[What is expected]: The answer must consist of each line below that holds the word "component", copied as it stands.

[The records]:
+ + + + +
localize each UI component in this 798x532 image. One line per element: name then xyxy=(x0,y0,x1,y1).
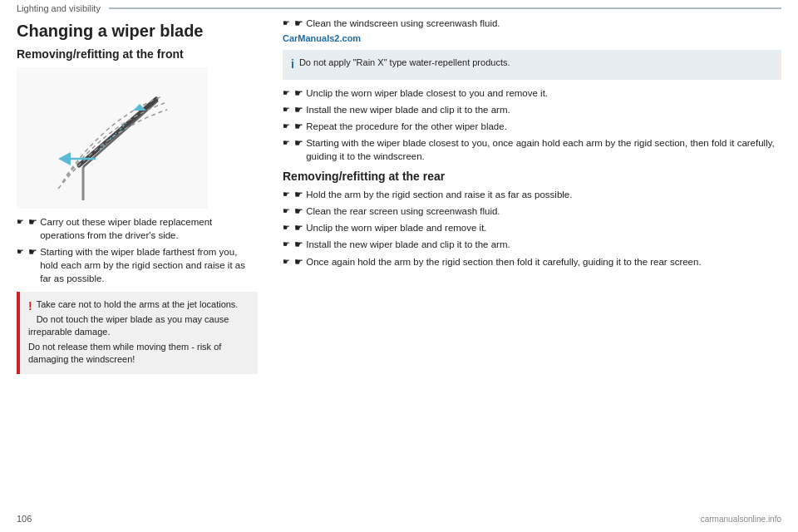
left-section-title: Removing/refitting at the front xyxy=(17,47,258,61)
list-item: ☛ Carry out these wiper blade replacemen… xyxy=(17,215,258,242)
list-item: ☛ Starting with the wiper blade farthest… xyxy=(17,245,258,285)
info-text: Do not apply "Rain X" type water-repelle… xyxy=(299,57,510,69)
bullet-icon: ☛ xyxy=(294,255,306,268)
list-item: ☛ Unclip the worn wiper blade and remove… xyxy=(283,221,781,234)
right-bullet-list: ☛ Unclip the worn wiper blade closest to… xyxy=(283,86,781,163)
info-box: i Do not apply "Rain X" type water-repel… xyxy=(283,50,781,80)
warning-icon: ! xyxy=(28,298,32,315)
bullet-icon: ☛ xyxy=(294,221,306,234)
header-bar: Lighting and visibility xyxy=(0,0,798,17)
info-icon: i xyxy=(291,57,294,73)
bullet-icon: ☛ xyxy=(294,238,306,251)
left-column: Changing a wiper blade Removing/refittin… xyxy=(17,17,258,507)
watermark: CarManuals2.com xyxy=(283,33,781,43)
wiper-diagram xyxy=(17,67,208,209)
left-bullet-list: ☛ Carry out these wiper blade replacemen… xyxy=(17,215,258,285)
wiper-svg xyxy=(17,67,208,209)
list-item: ☛ Install the new wiper blade and clip i… xyxy=(283,238,781,251)
list-item: ☛ Starting with the wiper blade closest … xyxy=(283,136,781,163)
bullet-icon: ☛ xyxy=(294,136,306,150)
warning-box: ! Take care not to hold the arms at the … xyxy=(17,292,258,374)
warning-content: Take care not to hold the arms at the je… xyxy=(28,298,249,366)
bullet-icon: ☛ xyxy=(294,17,306,30)
header-rule xyxy=(109,7,781,9)
bullet-icon: ☛ xyxy=(28,245,40,259)
main-title: Changing a wiper blade xyxy=(17,22,258,41)
bullet-icon: ☛ xyxy=(28,215,40,229)
list-item: ☛ Unclip the worn wiper blade closest to… xyxy=(283,86,781,100)
right-pre-bullets: ☛ Clean the windscreen using screenwash … xyxy=(283,17,781,30)
right-column: ☛ Clean the windscreen using screenwash … xyxy=(283,17,781,507)
list-item: ☛ Install the new wiper blade and clip i… xyxy=(283,103,781,116)
warning-line-1: Take care not to hold the arms at the je… xyxy=(28,298,249,311)
warning-line-2: Do not touch the wiper blade as you may … xyxy=(28,313,249,339)
page-number: 106 xyxy=(17,514,32,524)
bullet-icon: ☛ xyxy=(294,204,306,218)
bullet-icon: ☛ xyxy=(294,188,306,201)
rear-section-title: Removing/refitting at the rear xyxy=(283,170,781,183)
warning-line-3: Do not release them while moving them - … xyxy=(28,341,249,367)
list-item: ☛ Clean the windscreen using screenwash … xyxy=(283,17,781,30)
list-item: ☛ Clean the rear screen using screenwash… xyxy=(283,204,781,218)
header-title: Lighting and visibility xyxy=(17,3,101,13)
site-url: carmanualsonline.info xyxy=(701,515,781,524)
rear-bullet-list: ☛ Hold the arm by the rigid section and … xyxy=(283,188,781,268)
list-item: ☛ Repeat the procedure for the other wip… xyxy=(283,120,781,133)
list-item: ☛ Once again hold the arm by the rigid s… xyxy=(283,255,781,268)
bullet-icon: ☛ xyxy=(294,86,306,100)
list-item: ☛ Hold the arm by the rigid section and … xyxy=(283,188,781,201)
bullet-icon: ☛ xyxy=(294,120,306,133)
bullet-icon: ☛ xyxy=(294,103,306,116)
page-layout: Changing a wiper blade Removing/refittin… xyxy=(0,17,798,507)
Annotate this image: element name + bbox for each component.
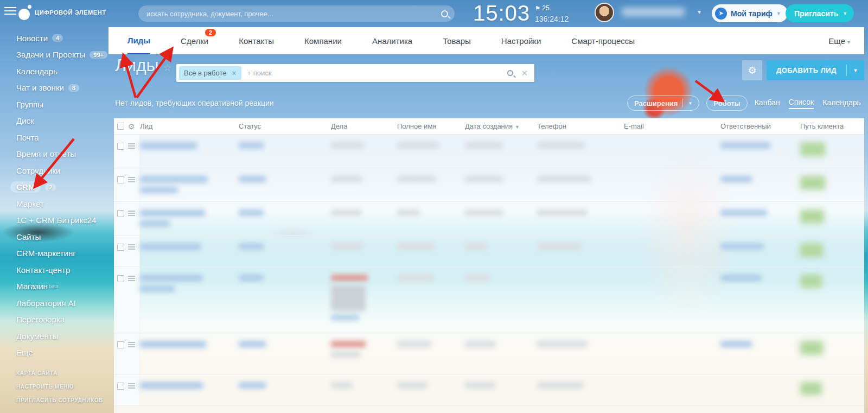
chevron-down-icon: ▼ [843, 11, 847, 16]
menu-burger-icon[interactable] [4, 7, 16, 17]
sidebar-item-календарь[interactable]: Календарь [0, 63, 108, 80]
redacted-content-blob [465, 176, 503, 182]
redacted-content-blob [465, 209, 503, 216]
sidebar-item-сайты[interactable]: Сайты [0, 228, 108, 245]
sidebar-item-label: CRM-маркетинг [16, 249, 76, 258]
table-row[interactable] [114, 135, 864, 168]
tab-контакты[interactable]: Контакты [239, 27, 274, 54]
table-row[interactable] [114, 202, 864, 236]
sidebar-item-crm[interactable]: CRM2 [0, 179, 108, 196]
filter-search-box[interactable]: Все в работе✕ + поиск ✕ [176, 64, 534, 82]
table-row[interactable] [114, 267, 864, 333]
table-cell-redacted [720, 333, 800, 374]
column-header[interactable]: Полное имя [397, 122, 465, 130]
view-settings-gear-button[interactable]: ⚙ [742, 60, 762, 80]
sidebar-item-ещ-[interactable]: Ещё [0, 345, 108, 361]
company-logo[interactable]: ЦИФРОВОЙ ЭЛЕМЕНТ [18, 4, 106, 21]
select-all-checkbox[interactable] [117, 123, 124, 130]
tab-компании[interactable]: Компании [304, 27, 342, 54]
plan-flag[interactable]: ⚑ 25 [535, 4, 550, 12]
sidebar-item-1с-crm-битрикс24[interactable]: 1С + CRM Битрикс24 [0, 212, 108, 229]
row-drag-handle-icon[interactable] [128, 383, 135, 390]
sidebar-item-почта[interactable]: Почта [0, 129, 108, 146]
view-канбан[interactable]: Канбан [755, 98, 780, 109]
row-drag-handle-icon[interactable] [128, 244, 135, 251]
sidebar-item-магазин[interactable]: Магазинbeta [0, 278, 108, 295]
column-settings-gear-icon[interactable]: ⚙ [128, 122, 135, 131]
sidebar-item-новости[interactable]: Новости4 [0, 30, 108, 47]
column-header[interactable]: Путь клиента [800, 122, 864, 130]
filter-search-icon[interactable] [507, 70, 513, 76]
table-row[interactable] [114, 333, 864, 374]
tab-смарт-процессы[interactable]: Смарт-процессы [571, 27, 635, 54]
column-header[interactable]: Телефон [537, 122, 624, 130]
table-row[interactable] [114, 168, 864, 202]
row-checkbox[interactable] [117, 210, 124, 217]
row-checkbox[interactable] [117, 143, 124, 150]
column-header[interactable]: Статус [239, 122, 331, 130]
user-menu-caret-icon[interactable]: ▼ [697, 9, 702, 15]
column-header[interactable]: Дата создания▼ [465, 122, 537, 130]
sidebar-item-диск[interactable]: Диск [0, 113, 108, 130]
global-search[interactable] [138, 5, 455, 22]
search-input[interactable] [146, 10, 441, 18]
row-checkbox[interactable] [117, 244, 124, 251]
sidebar-footer-link[interactable]: КАРТА САЙТА [16, 370, 103, 376]
row-checkbox[interactable] [117, 383, 124, 390]
tab-настройки[interactable]: Настройки [501, 27, 541, 54]
tab-товары[interactable]: Товары [443, 27, 471, 54]
user-avatar[interactable] [595, 3, 614, 22]
sidebar-item-label: Календарь [16, 67, 58, 76]
sidebar-item-переговорка[interactable]: Переговорка [0, 312, 108, 328]
sidebar-item-лаборатория-ai[interactable]: Лаборатория AI [0, 295, 108, 312]
row-drag-handle-icon[interactable] [128, 211, 135, 217]
sidebar-item-чат-и-звонки[interactable]: Чат и звонки8 [0, 80, 108, 97]
table-cell-redacted [239, 135, 331, 168]
my-plan-button[interactable]: ➤ Мой тариф ▼ [712, 4, 788, 22]
tab-more[interactable]: Еще ▾ [828, 36, 850, 46]
sidebar-item-crm-маркетинг[interactable]: CRM-маркетинг [0, 245, 108, 262]
sidebar-item-время-и-отчеты[interactable]: Время и отчеты [0, 146, 108, 163]
table-cell-redacted [397, 135, 465, 168]
table-body [114, 135, 864, 406]
tab-сделки[interactable]: Сделки2 [181, 27, 208, 54]
robots-button[interactable]: Роботы [706, 96, 747, 111]
row-drag-handle-icon[interactable] [128, 342, 135, 348]
extensions-button[interactable]: Расширения ▼ [627, 96, 699, 111]
table-cell-redacted [720, 267, 800, 333]
tab-лиды[interactable]: Лиды [127, 27, 150, 54]
column-header[interactable]: E-mail [624, 122, 720, 130]
add-lead-button[interactable]: ДОБАВИТЬ ЛИД ▼ [767, 60, 864, 80]
filter-clear-icon[interactable]: ✕ [521, 68, 528, 78]
row-checkbox[interactable] [117, 341, 124, 348]
sidebar-item-сотрудники[interactable]: Сотрудники [0, 162, 108, 179]
view-календарь[interactable]: Календарь [822, 98, 861, 109]
table-row[interactable] [114, 236, 864, 267]
filter-search-placeholder[interactable]: + поиск [247, 69, 507, 77]
table-cell-redacted [800, 168, 864, 201]
sidebar-item-группы[interactable]: Группы [0, 96, 108, 113]
favorite-star-icon[interactable]: ☆ [163, 62, 172, 73]
chip-remove-icon[interactable]: ✕ [231, 69, 237, 77]
sidebar-footer-link[interactable]: ПРИГЛАСИТЬ СОТРУДНИКОВ [16, 397, 103, 403]
invite-button[interactable]: Пригласить ▼ [786, 4, 854, 22]
sidebar-item-контакт-центр[interactable]: Контакт-центр [0, 262, 108, 278]
sidebar-item-маркет[interactable]: Маркет [0, 195, 108, 212]
column-header[interactable]: Дела [331, 122, 397, 130]
column-header[interactable]: Ответственный [720, 122, 800, 130]
sidebar-item-задачи-и-проекты[interactable]: Задачи и Проекты99+ [0, 47, 108, 63]
worktime-clock[interactable]: 15:03 [473, 1, 530, 26]
sidebar-footer-link[interactable]: НАСТРОИТЬ МЕНЮ [16, 384, 103, 390]
tab-аналитика[interactable]: Аналитика [372, 27, 412, 54]
row-checkbox[interactable] [117, 176, 124, 183]
sidebar-item-документы[interactable]: Документы [0, 328, 108, 345]
sidebar-item-label: Контакт-центр [16, 265, 70, 275]
row-drag-handle-icon[interactable] [128, 177, 135, 183]
row-drag-handle-icon[interactable] [128, 143, 135, 150]
filter-chip[interactable]: Все в работе✕ [179, 66, 241, 80]
table-row[interactable] [114, 374, 864, 406]
view-список[interactable]: Список [789, 98, 814, 109]
row-checkbox[interactable] [117, 275, 124, 282]
column-header[interactable]: Лид [140, 122, 239, 130]
row-drag-handle-icon[interactable] [128, 276, 135, 282]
+ + + + +
[Result for this exercise]:
localize each UI component in this 798x532 image. One line per element: name then xyxy=(x0,y0,x1,y1).
Annotate this image: element name + bbox for each component.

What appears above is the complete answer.